I think when they, whoever “they” were, drafted the wedding vows that have become pretty much today’s standardized script, instead of saying “for better or for worse,” the pairing should have been led with worse, as in “for worse or for better.” They do the sickness before health part in the vows, so they shoulda gone for consistency.
Leading with “for worse,” it just sounds more serious, like probably you should pay more attention to Item A than you do Item B as your wedding officiant goes through the spiel. It’s more in your face, right? Oooh, worse? I mean, that’s something I should really lock down. Sticking with anything when it’s better? That’s easy. It’s the when it’s worse part that requires more depth, more commitment. When you’re marching down the aisle in your white gown, bouquet of tulips in hand, you don’t actually envision worse. It’s ridiculously incongruous to the celebratory theme. I mean.
At their wedding, no couple really thinks about worse as they stand smiling up in front is what I’m saying, but the worses, well they’re there. (And did anyone notice I used their, they’re and there in one sentence?) Today marks eighteen years since our “I do.” Happy anniversary to us!
OBVIOUSLY when I write about “worse,” I’m referring to “the accident.” Sorry for all the quotation marks in this post here, geez. There really needs to be a font for my tone of voice. Anyway. THE ACCIDENT. That’s about as worse as worse gets. It’s a curious fallback topic–when speaking to people who don’t know me well socially or know me only through professional contact, there’s always THE ACCIDENT to take up conversational space. People are so kind to ask after my husband’s well-being, and I appreciate their asking. It’s a kindness, that concern, and honestly, the accident occupies a great deal of my mental bandwidth a great deal of the time, especially around May 7, the worse of the anniversaries I observe this week.
At a weekend family gathering, a few people mentioned the anniversary of the accident to my husband. Unlike me, he doesn’t mark this date in his calendar. He asked if I thought it was odd he didn’t even remember the date, or that May 7 didn’t carry significance for him. (Internally, I was like, Honey, since your head was smashed and cracked open on the concrete, that’s just one thing of a million you don’t remember. . .) I wish I had his particular brand of amnesia! I can’t wait for the year I wake up on a May 7 and the memory of meeting Yellow Wood Doe in the Emergency Department isn’t the first mental movie scene punching me in the face. And isn’t that the most bizarre John Doe name ever, Yellow Wood? That was who he was for a week, Mr. Yellow Wood Doe.
Worse is when you learn what you’re made of though. Sometimes I feel like a dang superhero–how did I not lose my mind? My survival of his accident was entirely different in scope and scale than his; he WAS a dang superhero to have survived.

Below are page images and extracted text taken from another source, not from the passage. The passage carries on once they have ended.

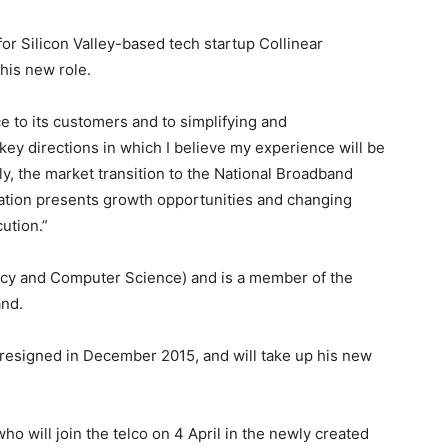
for Silicon Valley-based tech startup Collinear
 his new role.
ce to its customers and to simplifying and
key directions in which I believe my experience will be
dly, the market transition to the National Broadband
ation presents growth opportunities and changing
ution.”
ncy and Computer Science) and is a member of the
and.
 resigned in December 2015, and will take up his new
ho will join the telco on 4 April in the newly created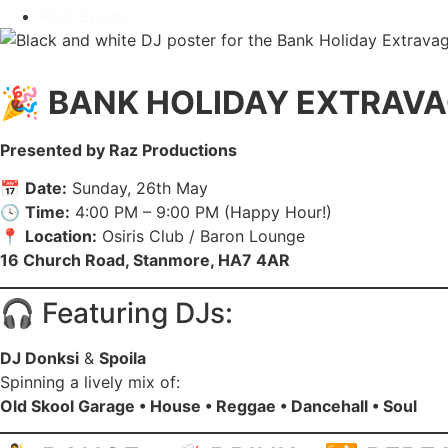
Past Events
HOME
SERVICES
MENU
UPCOMING EVENTS
WEEKL
🎉
BANK HOLIDAY EXTRAV
Presented by Raz Productions
📅
Date:
Sunday, 26th May
🕓
Time:
4:00 PM – 9:00 PM (Happy Hour!)
📍
Location:
Osiris Club / Baron Lounge
16 Church Road, Stanmore, HA7 4AR
🎧 Featuring DJs:
DJ Donksi
&
Spoila
Spinning a lively mix of:
Old Skool Garage • House • Reggae • Dancehall • Soul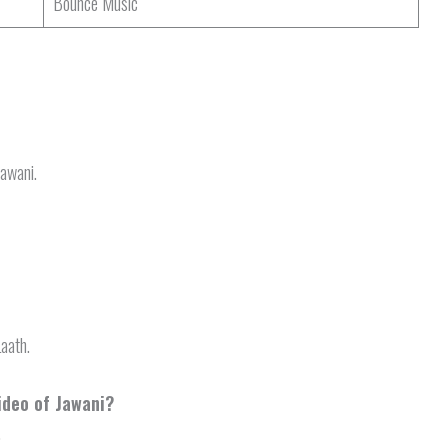
Bounce Music
Jawani.
Laath.
ideo of Jawani?
.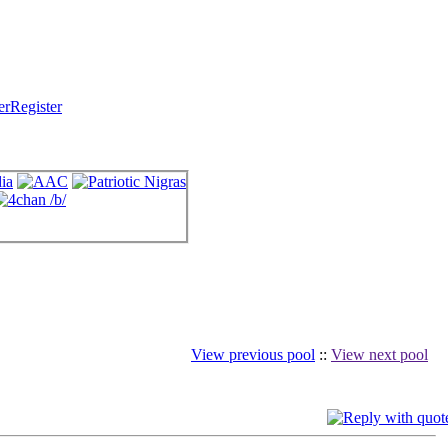
Register
View previous pool
::
View next pool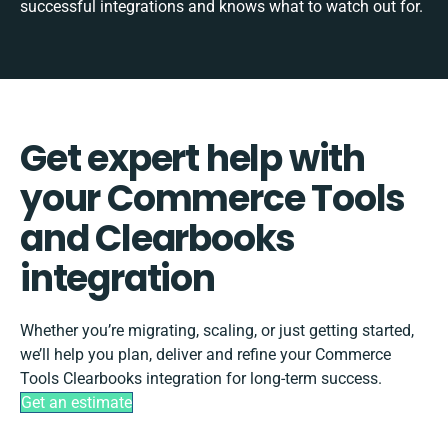
successful integrations and knows what to watch out for.
Get expert help with
your Commerce Tools
and Clearbooks
integration
Whether you’re migrating, scaling, or just getting started,
we’ll help you plan, deliver and refine your Commerce
Tools Clearbooks integration for long-term success.
Get an estimate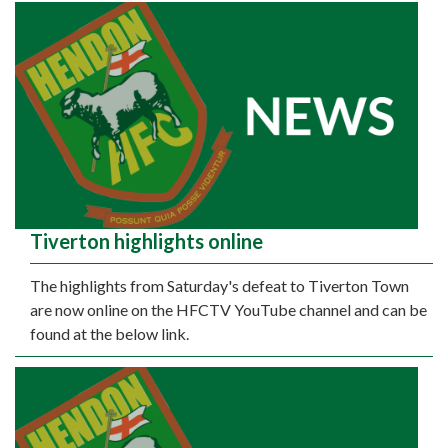
Tiverton highlights online
The highlights from Saturday's defeat to Tiverton Town
are now online on the HFCTV YouTube channel and can be
found at the below link.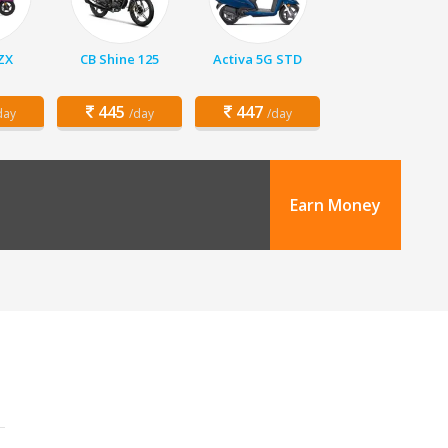
 ZX
CB Shine 125
Activa 5G STD
445
447
day
/day
/day
Earn Money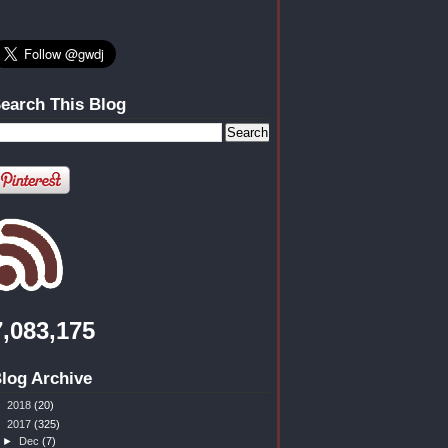
earch This Blog
7,083,175
log Archive
►
2018
(20)
▼
2017
(325)
►
Dec
(7)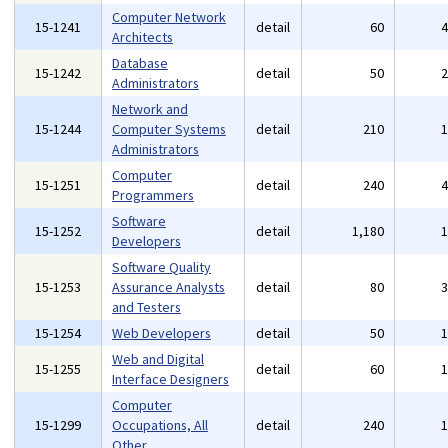
Computer Network
15-1241
detail
60
Architects
Database
15-1242
detail
50
Administrators
Network and
15-1244
Computer Systems
detail
210
Administrators
Computer
15-1251
detail
240
Programmers
Software
15-1252
detail
1,180
Developers
Software Quality
15-1253
Assurance Analysts
detail
80
and Testers
15-1254
Web Developers
detail
50
Web and Digital
15-1255
detail
60
Interface Designers
Computer
15-1299
Occupations, All
detail
240
Other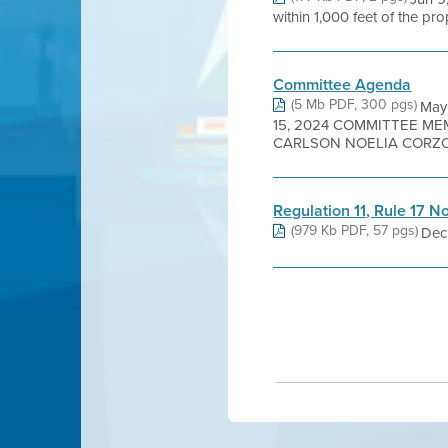
within 1,000 feet of the pr
Committee Agenda
(5 Mb PDF, 300 pgs)
May
15, 2024 COMMITTEE ME
CARLSON NOELIA CORZO 
Regulation 11, Rule 17 N
(979 Kb PDF, 57 pgs)
Dec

My younger son’s baseball season opened Friday night, Friday, May 7; in my mind, baseball and the accident are inextricably linked. I distinctly recall thinking that what I was doing for the kids in the days and weeks following the accident–getting the boys going to school, arranging for them to get to baseball and music lessons–was meant to help them, to keep them in “their routine” while understanding full and well that I was screwing things up. Scrubbing baseball pants clean (I am SO GOOD at this, you guys), I’m reminded of how much I messed up then and how much I’m messing up since.
I tried though. I tried then, and I’m trying now–and I don’t just mean about getting grass and dirt stains out of baseball pants. My attention span is shorter and I’m a weak conversationalist, either grunting single words or babbling incessantly. I’m constantly worried, and I’m easily distracted. My brain is much like my work computer with a hundred tabs open at all times, but I’m still trying.
Today is not a for worse day though, it’s a for better. Happy anniversary.